### WHAT THE TASK REQUIRES
Copy the data exactly, pictures aside.

### TASK MATERIAL
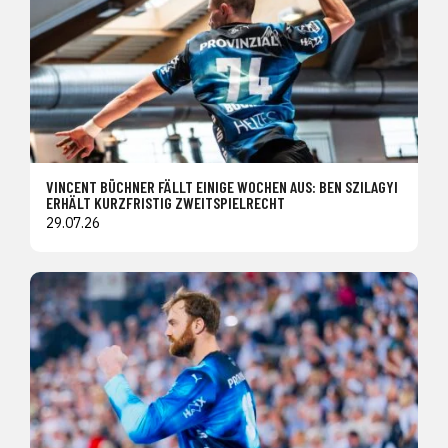
VINCENT BÜCHNER FÄLLT EINIGE WOCHEN AUS: BEN SZILAGYI
ERHÄLT KURZFRISTIG ZWEITSPIELRECHT
29.07.26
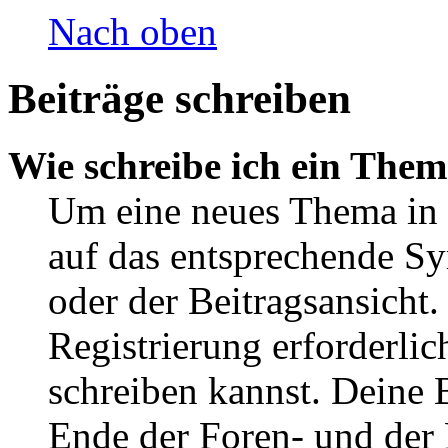
Nach oben
Beiträge schreiben
Wie schreibe ich ein The
Um eine neues Thema in 
auf das entsprechende Sy
oder der Beitragsansicht.
Registrierung erforderlic
schreiben kannst. Deine 
Ende der Foren- und der B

### ANSWER TO THIS EXERCISE
VINCENT BÜCHNER FÄLLT EINIGE WOCHEN AUS: BEN SZILAGYI
ERHÄLT KURZFRISTIG ZWEITSPIELRECHT
29.07.26
Nach oben
Beiträge schreiben
Wie schreibe ich ein The
Um eine neues Thema in 
auf das entsprechende Sy
oder der Beitragsansicht.
Registrierung erforderlic
schreiben kannst. Deine 
Ende der Foren- und der B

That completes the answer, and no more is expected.